The Herd won its first national title in the 2020 season, though the tournament was held in the spring of 2021 due to the COVID-19 pandemic and subsequent restrictions. Marshall collected the crown with a 1-0 win over Indiana in overtime.
Vermont (16-2-5) won Friday’s first semifinal over No. 3 seed Denver in penalty kicks, 4-3, after the teams played to a 1-1 draw after regulation and two overtimes. Marshall, ranked eighth in the final United Soccer Coaches Association poll, is 15-1-7. The Herd has not lost in regulation since late August, when Xavier prevailed, 2-0, in Cincinnati.
Ohio State, the Big Ten Tournament champion, closes 16-2-4.
Ohio State outshot Marshall 20-8, but could never get anything in the net as it was shut out for just the second time all season.
Pannholzer slipped behind the defense on the counter-attack and ran onto a long goal kick from Janjic. Ohio State keeper Max Trejo came off his line, collided with teammate Siggi Magnusson at the edge of the penalty area and Pannholzer walked it into the goal. Janjic got the assist to go with his eighth clean sheet. That stat ties him for most shutouts in the Sun Belt Conference. He is No. 9 nationally.
Moments earlier, David Ajagbe’s header off a corner kick ricocheted off the crossbar for Ohio State.
“Give credit to Ohio State. They’re the toughest team we played all year,” Grassie said. “We scored early again and had to defend. We’re resilient.”

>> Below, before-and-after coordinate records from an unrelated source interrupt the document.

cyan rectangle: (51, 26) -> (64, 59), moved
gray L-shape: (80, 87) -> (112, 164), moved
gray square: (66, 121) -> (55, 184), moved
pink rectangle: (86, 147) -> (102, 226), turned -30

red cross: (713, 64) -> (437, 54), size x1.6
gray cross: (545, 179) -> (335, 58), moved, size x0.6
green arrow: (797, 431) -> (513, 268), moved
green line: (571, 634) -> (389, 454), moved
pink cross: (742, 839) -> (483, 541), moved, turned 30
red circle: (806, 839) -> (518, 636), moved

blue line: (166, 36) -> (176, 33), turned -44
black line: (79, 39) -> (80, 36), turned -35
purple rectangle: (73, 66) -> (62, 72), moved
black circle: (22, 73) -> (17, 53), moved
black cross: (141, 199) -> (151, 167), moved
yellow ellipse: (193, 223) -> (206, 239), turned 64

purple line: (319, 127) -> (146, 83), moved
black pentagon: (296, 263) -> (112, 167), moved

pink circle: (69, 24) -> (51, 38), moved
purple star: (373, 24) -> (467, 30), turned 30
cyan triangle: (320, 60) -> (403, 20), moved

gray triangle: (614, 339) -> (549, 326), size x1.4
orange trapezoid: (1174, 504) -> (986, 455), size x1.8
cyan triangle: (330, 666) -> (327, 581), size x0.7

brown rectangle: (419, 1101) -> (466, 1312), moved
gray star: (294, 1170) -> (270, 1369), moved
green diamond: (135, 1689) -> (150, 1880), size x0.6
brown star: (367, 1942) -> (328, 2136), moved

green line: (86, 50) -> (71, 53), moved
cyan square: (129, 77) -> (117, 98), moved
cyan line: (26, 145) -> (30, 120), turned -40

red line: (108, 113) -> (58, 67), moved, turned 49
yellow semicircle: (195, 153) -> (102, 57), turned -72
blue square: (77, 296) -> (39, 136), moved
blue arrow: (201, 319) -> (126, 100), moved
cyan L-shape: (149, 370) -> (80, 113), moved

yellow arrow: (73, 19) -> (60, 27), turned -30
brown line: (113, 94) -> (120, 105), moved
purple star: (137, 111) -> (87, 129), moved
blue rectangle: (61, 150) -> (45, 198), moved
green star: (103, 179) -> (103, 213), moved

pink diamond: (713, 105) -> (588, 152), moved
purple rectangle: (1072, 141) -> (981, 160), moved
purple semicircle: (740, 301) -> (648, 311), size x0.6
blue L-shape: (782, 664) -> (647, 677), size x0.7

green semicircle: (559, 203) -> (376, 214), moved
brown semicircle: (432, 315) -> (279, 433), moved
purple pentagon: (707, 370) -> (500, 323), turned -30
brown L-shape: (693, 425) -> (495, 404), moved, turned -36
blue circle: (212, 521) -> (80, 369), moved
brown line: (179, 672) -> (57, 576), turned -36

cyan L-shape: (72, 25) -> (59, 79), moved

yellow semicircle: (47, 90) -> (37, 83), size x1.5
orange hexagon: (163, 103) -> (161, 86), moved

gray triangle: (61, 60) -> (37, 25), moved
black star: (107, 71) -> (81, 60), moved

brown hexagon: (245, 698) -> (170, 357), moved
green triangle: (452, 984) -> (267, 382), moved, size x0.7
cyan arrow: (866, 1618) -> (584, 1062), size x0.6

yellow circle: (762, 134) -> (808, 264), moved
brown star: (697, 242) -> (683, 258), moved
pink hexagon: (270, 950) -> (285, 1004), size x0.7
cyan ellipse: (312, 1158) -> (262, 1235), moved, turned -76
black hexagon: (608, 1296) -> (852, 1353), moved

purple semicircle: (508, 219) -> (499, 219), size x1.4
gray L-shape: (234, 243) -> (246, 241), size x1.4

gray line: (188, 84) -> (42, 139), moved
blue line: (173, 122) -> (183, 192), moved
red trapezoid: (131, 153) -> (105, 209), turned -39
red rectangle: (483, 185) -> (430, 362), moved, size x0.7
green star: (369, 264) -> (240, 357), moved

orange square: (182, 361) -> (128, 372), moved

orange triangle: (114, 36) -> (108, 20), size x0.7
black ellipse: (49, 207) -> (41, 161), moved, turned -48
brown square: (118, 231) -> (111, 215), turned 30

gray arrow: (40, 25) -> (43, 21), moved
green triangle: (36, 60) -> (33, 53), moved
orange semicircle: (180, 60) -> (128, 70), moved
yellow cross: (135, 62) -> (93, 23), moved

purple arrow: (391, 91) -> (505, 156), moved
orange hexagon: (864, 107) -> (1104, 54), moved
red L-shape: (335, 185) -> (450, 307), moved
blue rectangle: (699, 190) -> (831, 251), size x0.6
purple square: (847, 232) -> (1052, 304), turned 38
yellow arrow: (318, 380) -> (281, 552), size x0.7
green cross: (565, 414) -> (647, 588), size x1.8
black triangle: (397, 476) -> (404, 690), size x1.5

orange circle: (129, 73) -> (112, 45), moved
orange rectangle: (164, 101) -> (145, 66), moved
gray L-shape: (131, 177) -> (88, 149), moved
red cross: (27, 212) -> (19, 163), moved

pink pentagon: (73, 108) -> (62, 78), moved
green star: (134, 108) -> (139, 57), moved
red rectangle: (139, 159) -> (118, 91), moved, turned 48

With 17:01 left, the Herd’s Takahiro Fujita went down and left the field on a stretcher. His condition was not known. He did a thumbs up and clapped his hands as he rode off the field.
“The guys have each others’ back,” Grassie said. “Think of him now. Prepare for Monday. Relief that we can do anything.”
Ohio State had plenty of chances to get even, but Janjic rose to the occasion with five saves. The junior denied Ohio State’s Parker Grinstead from point-blank range just inside the box at 61:10.
The loss was a tough end to a difficult week for Ohio State, who made the trip without senior defender Nathan Demian, who had to watch the game from the hospital after he was injured in an off-campus shooting early last Sunday morning. The Buckeyes had beaten Wake Forest on Saturday night.
The Buckeyes honored Demian, who shared an inspirational message with the team before the game, by wearing “Do It For Dolla” shirts (“Dolla” is Demian’s nickname) during warmups and badges with his No. 3 on their jerseys.
Yaniv Bazini scored at 83:07 to save the Vermont season and force overtime. Then kicks from the mark would be needed to decide the winner.
Bazini, Zach Barrett, Max Murray and Maximilian Kissel buried their chances in the shootout. Denver’s Trevor Wright hit the crossbar in the fifth round to end it.
Vermont became the first America East school to advance to a national title game in any sport.
“It’s a great feeling. The hard work and dedication that some of our guys have put in for last four, five years, it finally see it come all together — it’s pretty special,” Murray said, a fifth-year senior. “But most importantly, we still have one more game to go.”